FMBench: Adaptive Large Language Model Output Formatting
TL;DR Highlight
A benchmark measuring how well LLMs follow Markdown formatting rules, plus SFT then GRPO fine-tuning to improve format compliance.
Who Should Read
Backend/AI engineers running services that parse or render LLM responses as Markdown.
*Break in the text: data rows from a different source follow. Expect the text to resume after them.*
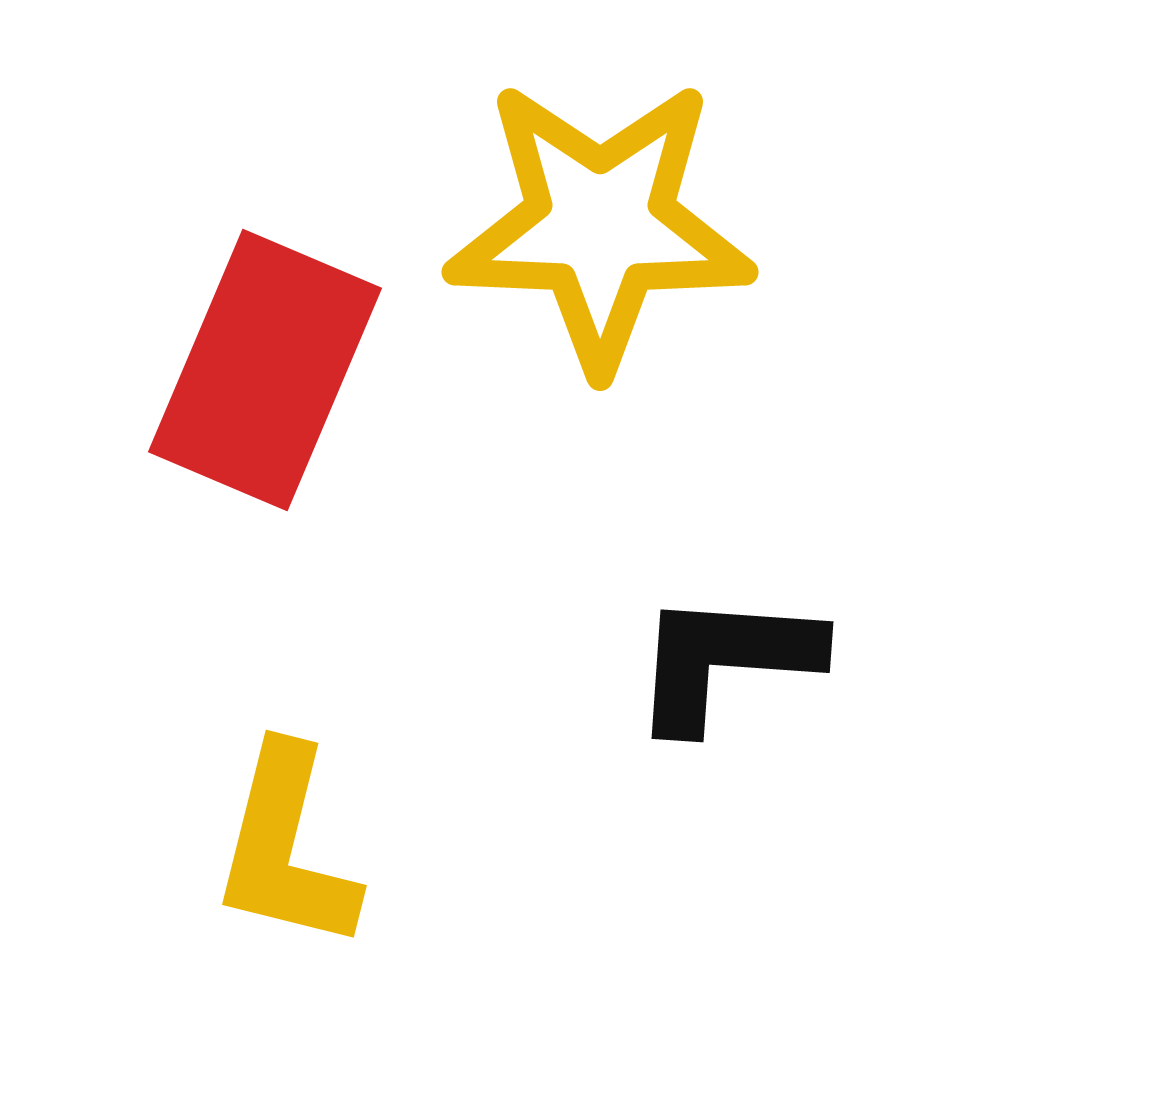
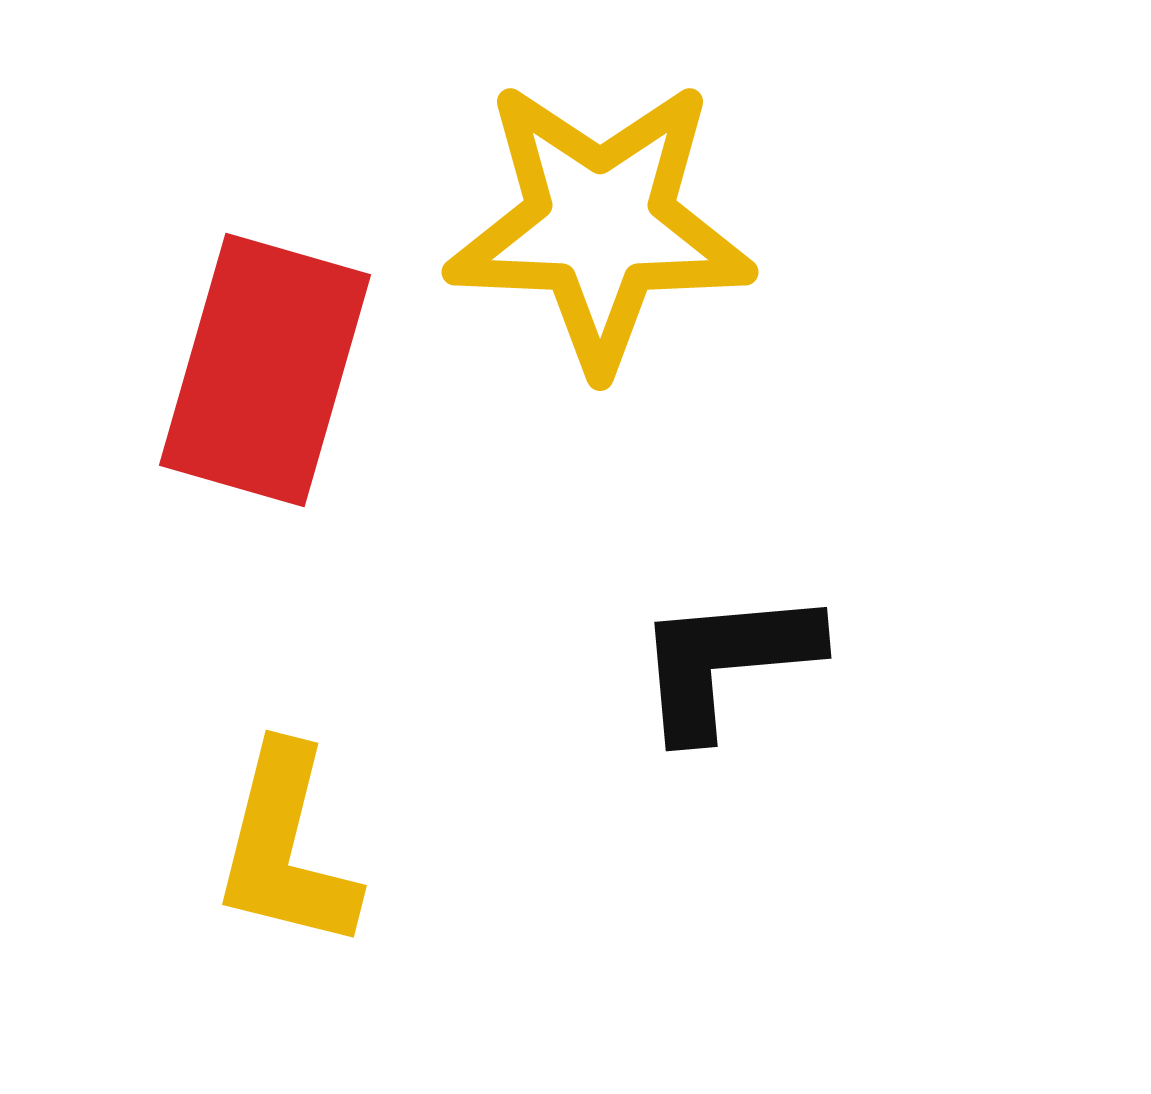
red rectangle: rotated 7 degrees counterclockwise
black L-shape: moved 1 px right, 2 px down; rotated 9 degrees counterclockwise
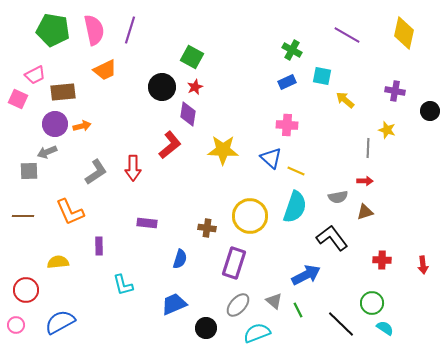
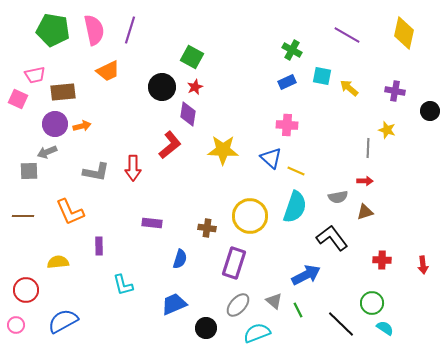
orange trapezoid at (105, 70): moved 3 px right, 1 px down
pink trapezoid at (35, 75): rotated 15 degrees clockwise
yellow arrow at (345, 100): moved 4 px right, 12 px up
gray L-shape at (96, 172): rotated 44 degrees clockwise
purple rectangle at (147, 223): moved 5 px right
blue semicircle at (60, 322): moved 3 px right, 1 px up
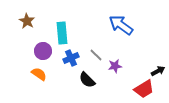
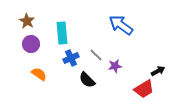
purple circle: moved 12 px left, 7 px up
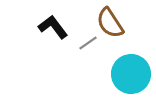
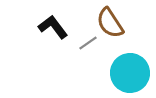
cyan circle: moved 1 px left, 1 px up
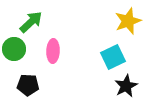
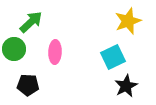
pink ellipse: moved 2 px right, 1 px down
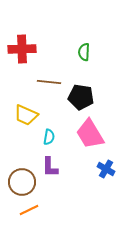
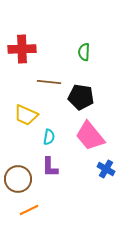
pink trapezoid: moved 2 px down; rotated 8 degrees counterclockwise
brown circle: moved 4 px left, 3 px up
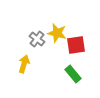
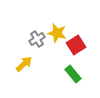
gray cross: rotated 21 degrees clockwise
red square: rotated 24 degrees counterclockwise
yellow arrow: rotated 30 degrees clockwise
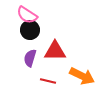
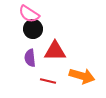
pink semicircle: moved 2 px right, 1 px up
black circle: moved 3 px right, 1 px up
purple semicircle: rotated 24 degrees counterclockwise
orange arrow: rotated 10 degrees counterclockwise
Especially relevant for chatbot, document automation, or tool integration pipelines where malformed Markdown breaks downstream processing.
Core Mechanics
- Most LLMs have significant Markdown compliance gaps — incorrect heading levels, inconsistent list nesting, and broken table formatting are the most common issues
- SFT (supervised fine-tuning) alone improves format compliance but overfits to training Markdown styles
- GRPO (group relative policy optimization) after SFT achieves better generalization — the model learns formatting rules rather than memorizing examples
- Smaller models (7B) can match larger models (70B) on Markdown compliance after GRPO fine-tuning
- Format compliance and content quality are not correlated — a model can be format-perfect but content-poor
Evidence
- Baseline GPT-4 Markdown compliance: 71.3% on the benchmark vs. 94.2% after GRPO fine-tuning on a 7B model
- SFT-only fine-tuning achieves 87.6% compliance but drops to 79.1% on out-of-distribution Markdown styles
- GRPO-tuned 7B model achieves 93.8% compliance, within 0.4%p of the fine-tuned 70B model (94.2%)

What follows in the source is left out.